NOTE: depending on remote server security features (e.g., fail2ban) and capabilities, your raft of massively parallel file requests may appear to be a DoS attack. It may in fact bring the remote server to its knees depending on how many simultaenous requests you make. I would strongly recommend some way to easily configure how many simultaneous requests you make. Maybe define a constant CONCURRENT_REQUESTS=40 or something.
Lol! Fairly well aware of that. We have been inadvertently blocked by one of our targets sites; a few emails later and we're OK with them. Not sure about this target.

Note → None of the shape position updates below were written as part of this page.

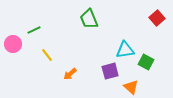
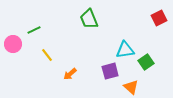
red square: moved 2 px right; rotated 14 degrees clockwise
green square: rotated 28 degrees clockwise
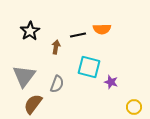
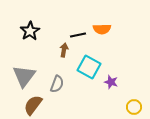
brown arrow: moved 8 px right, 3 px down
cyan square: rotated 15 degrees clockwise
brown semicircle: moved 1 px down
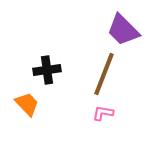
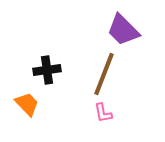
pink L-shape: rotated 110 degrees counterclockwise
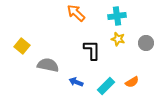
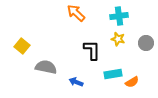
cyan cross: moved 2 px right
gray semicircle: moved 2 px left, 2 px down
cyan rectangle: moved 7 px right, 12 px up; rotated 36 degrees clockwise
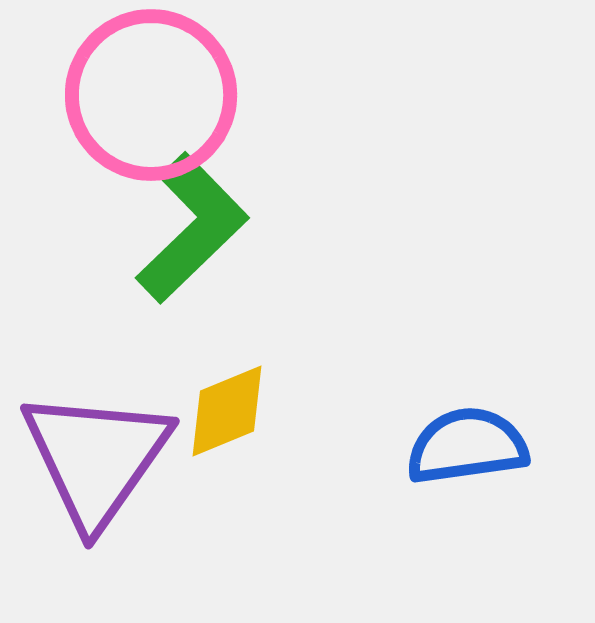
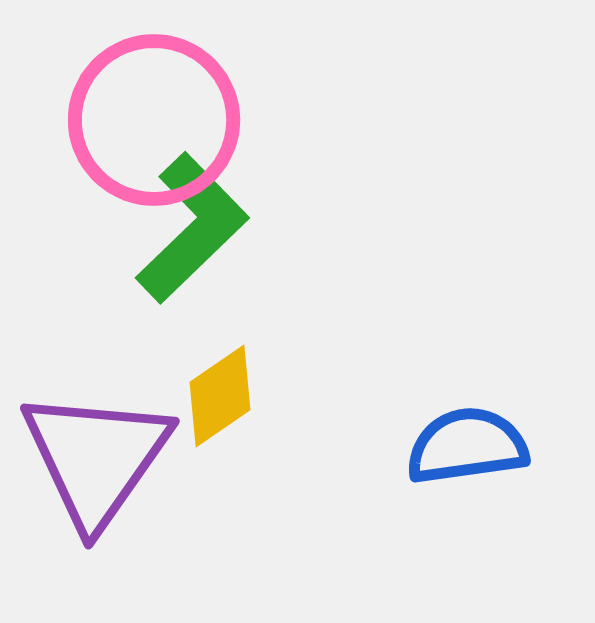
pink circle: moved 3 px right, 25 px down
yellow diamond: moved 7 px left, 15 px up; rotated 12 degrees counterclockwise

I do note that in changing from file_get_contents to cURL multi on this tool I failed to configure my UA string in cURL 😉 I'd probably best resolve that before the next run 😃
I would also strongly recommend configuring your script so you can turn on or off keep-alive settings. That should make it super easy to profile performance across many connection requests.
A good & logical idea 🙂
johanafm;11043155 wrote:You will benefit more from persistent connections when you have a higher [latency * bandwith]:filesize ratio. That is, the higher the latency and bandwith and the smaller the file size, the more you benefit from persistent connections.

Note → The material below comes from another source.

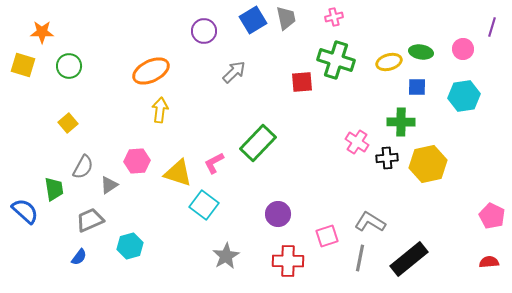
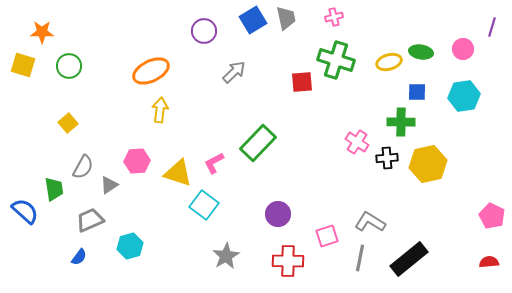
blue square at (417, 87): moved 5 px down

The higher the latency, the longer the round trip to close and start connections, and thus more time is wasted to manage each connection. This is the time saved with persistent connections.
The first two stages produce 13K files with an average size of 51KB each. Is that "small"? I'm guessing "yes", but really I'm not sure. I do have tools that load big files, but, typically, that's One Big File To Rule Them All.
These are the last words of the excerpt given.